Directions for this task: The answer must be every line below that holds the word "колегою".
[[ Data for this task, beginning ]]
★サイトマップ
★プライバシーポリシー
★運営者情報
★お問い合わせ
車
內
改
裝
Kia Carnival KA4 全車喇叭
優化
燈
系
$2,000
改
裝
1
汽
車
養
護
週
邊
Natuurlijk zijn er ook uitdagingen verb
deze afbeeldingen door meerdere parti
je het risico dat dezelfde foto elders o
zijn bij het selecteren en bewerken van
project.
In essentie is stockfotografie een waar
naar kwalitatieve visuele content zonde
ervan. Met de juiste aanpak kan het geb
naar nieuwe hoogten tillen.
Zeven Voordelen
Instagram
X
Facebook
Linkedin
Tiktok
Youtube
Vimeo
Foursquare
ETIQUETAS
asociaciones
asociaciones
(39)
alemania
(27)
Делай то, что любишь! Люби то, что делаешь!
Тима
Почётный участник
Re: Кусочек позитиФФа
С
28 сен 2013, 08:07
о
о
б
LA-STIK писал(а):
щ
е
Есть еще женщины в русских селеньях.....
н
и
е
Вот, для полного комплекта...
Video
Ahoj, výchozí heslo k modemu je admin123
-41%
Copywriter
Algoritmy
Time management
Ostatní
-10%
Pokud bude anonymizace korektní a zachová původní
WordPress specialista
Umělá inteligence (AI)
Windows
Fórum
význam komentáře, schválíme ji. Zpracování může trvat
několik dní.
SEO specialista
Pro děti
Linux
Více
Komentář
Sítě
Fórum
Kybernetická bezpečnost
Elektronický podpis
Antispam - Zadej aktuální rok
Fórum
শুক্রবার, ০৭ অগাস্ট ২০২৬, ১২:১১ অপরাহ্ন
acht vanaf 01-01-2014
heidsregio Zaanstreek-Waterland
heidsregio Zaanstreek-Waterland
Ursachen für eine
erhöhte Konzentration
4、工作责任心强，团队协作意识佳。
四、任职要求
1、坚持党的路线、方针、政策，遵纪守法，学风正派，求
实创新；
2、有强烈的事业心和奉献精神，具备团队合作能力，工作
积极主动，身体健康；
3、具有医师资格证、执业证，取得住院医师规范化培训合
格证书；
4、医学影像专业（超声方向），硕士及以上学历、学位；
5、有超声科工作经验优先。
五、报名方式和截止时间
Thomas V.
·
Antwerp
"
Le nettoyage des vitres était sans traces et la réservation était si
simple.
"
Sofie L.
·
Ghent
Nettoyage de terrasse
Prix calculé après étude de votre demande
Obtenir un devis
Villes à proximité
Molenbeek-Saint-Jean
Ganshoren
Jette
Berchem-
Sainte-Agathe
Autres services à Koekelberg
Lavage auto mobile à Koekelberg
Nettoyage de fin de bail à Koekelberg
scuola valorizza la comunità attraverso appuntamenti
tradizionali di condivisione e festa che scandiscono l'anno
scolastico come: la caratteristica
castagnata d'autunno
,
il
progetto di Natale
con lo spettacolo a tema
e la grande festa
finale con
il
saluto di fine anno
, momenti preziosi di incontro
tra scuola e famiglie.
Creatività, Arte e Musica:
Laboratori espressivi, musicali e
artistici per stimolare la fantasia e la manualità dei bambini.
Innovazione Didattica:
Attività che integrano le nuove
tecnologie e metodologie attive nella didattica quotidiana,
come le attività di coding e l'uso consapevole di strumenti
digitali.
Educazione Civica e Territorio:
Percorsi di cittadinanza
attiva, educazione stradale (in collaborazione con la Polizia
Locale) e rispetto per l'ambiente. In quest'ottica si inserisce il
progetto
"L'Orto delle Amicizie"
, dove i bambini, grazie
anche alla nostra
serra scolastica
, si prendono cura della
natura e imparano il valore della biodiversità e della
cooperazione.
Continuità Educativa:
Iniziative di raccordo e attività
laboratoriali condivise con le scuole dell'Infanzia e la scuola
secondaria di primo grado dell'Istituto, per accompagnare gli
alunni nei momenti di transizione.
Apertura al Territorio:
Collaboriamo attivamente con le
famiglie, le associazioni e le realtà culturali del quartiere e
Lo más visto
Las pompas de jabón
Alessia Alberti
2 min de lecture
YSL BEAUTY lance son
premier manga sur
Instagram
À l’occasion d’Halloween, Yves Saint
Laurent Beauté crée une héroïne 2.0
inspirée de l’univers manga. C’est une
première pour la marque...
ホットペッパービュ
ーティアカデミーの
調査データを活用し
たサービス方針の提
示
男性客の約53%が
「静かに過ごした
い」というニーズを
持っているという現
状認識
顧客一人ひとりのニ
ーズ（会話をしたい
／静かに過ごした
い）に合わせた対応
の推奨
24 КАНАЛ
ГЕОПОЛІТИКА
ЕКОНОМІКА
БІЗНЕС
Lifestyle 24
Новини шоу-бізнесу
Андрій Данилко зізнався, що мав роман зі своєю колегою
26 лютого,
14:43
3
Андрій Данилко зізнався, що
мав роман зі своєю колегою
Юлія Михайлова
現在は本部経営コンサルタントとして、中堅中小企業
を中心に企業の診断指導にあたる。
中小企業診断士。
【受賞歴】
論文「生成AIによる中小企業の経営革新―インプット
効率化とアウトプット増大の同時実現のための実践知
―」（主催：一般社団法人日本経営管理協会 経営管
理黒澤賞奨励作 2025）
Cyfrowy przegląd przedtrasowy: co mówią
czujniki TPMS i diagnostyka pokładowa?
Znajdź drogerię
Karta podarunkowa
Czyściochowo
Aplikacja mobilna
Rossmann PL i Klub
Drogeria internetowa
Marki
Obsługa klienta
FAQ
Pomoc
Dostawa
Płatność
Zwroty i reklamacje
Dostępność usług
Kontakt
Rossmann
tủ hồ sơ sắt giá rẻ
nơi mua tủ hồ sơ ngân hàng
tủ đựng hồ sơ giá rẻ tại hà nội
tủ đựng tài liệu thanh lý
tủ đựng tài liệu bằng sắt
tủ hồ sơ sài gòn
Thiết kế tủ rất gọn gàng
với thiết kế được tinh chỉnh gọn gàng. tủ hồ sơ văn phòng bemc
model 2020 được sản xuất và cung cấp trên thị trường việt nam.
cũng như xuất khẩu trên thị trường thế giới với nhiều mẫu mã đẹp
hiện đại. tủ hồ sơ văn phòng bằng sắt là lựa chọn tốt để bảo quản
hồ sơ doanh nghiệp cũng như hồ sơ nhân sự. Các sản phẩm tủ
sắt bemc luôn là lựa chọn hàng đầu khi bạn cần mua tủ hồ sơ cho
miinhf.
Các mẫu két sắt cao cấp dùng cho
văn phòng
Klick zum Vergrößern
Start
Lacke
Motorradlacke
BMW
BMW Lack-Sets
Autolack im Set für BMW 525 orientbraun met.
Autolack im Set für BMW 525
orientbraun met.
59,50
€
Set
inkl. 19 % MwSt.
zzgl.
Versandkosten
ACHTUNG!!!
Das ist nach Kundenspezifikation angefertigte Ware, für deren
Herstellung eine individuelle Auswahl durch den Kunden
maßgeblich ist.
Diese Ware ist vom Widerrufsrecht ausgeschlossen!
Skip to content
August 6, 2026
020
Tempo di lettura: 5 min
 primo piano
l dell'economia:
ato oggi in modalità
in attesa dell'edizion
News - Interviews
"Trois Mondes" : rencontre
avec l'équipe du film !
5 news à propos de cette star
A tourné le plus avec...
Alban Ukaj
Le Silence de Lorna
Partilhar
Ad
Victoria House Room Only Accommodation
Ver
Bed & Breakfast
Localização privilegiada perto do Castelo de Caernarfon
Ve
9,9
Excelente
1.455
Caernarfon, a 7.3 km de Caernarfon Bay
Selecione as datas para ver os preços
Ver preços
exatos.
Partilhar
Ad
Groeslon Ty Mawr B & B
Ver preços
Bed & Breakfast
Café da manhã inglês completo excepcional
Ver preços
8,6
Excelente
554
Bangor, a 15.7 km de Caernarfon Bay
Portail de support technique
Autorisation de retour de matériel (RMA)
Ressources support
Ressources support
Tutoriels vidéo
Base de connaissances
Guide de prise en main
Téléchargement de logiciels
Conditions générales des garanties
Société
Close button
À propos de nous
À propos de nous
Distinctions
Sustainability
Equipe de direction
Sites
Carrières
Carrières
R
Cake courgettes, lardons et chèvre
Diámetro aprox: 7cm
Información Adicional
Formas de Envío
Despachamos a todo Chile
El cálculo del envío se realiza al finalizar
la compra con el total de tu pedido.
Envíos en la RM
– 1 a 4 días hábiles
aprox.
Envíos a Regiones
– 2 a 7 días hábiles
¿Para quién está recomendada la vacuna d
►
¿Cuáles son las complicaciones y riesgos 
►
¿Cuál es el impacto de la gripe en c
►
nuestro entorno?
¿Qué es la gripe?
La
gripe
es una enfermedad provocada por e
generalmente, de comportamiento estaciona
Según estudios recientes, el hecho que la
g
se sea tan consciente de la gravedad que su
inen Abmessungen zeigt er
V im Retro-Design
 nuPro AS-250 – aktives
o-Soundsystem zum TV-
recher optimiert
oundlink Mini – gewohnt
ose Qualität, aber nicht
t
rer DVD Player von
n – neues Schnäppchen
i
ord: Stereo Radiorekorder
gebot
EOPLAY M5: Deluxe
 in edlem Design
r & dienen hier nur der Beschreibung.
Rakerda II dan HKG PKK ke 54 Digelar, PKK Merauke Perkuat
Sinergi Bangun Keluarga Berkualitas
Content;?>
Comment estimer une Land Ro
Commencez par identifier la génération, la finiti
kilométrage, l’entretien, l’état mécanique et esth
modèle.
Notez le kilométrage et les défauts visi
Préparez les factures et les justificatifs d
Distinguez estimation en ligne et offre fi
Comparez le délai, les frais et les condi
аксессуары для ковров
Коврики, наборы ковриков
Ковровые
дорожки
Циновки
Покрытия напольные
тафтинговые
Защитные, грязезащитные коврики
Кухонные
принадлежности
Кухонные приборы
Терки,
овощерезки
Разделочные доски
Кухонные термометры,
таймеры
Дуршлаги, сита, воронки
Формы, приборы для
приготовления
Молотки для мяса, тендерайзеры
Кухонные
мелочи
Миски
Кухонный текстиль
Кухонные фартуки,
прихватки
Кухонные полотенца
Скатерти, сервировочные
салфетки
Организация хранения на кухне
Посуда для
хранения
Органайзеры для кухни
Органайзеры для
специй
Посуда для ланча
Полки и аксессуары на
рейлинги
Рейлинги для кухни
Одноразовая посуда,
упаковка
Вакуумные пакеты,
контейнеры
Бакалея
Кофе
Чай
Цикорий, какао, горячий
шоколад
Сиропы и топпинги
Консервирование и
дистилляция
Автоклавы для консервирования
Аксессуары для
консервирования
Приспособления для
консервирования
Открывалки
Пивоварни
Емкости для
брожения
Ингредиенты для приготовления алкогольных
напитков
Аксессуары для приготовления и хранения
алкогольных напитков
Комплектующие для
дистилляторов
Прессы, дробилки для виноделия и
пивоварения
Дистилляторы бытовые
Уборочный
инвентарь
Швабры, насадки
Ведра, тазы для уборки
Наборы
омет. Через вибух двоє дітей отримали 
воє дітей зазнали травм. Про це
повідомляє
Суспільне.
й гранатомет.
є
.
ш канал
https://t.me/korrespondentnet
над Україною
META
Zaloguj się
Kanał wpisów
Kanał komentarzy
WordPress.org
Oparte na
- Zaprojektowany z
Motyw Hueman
[[ Data for this task, end ]]
Solution for this exercise:
Андрій Данилко зізнався, що мав роман зі своєю колегою
мав роман зі своєю колегою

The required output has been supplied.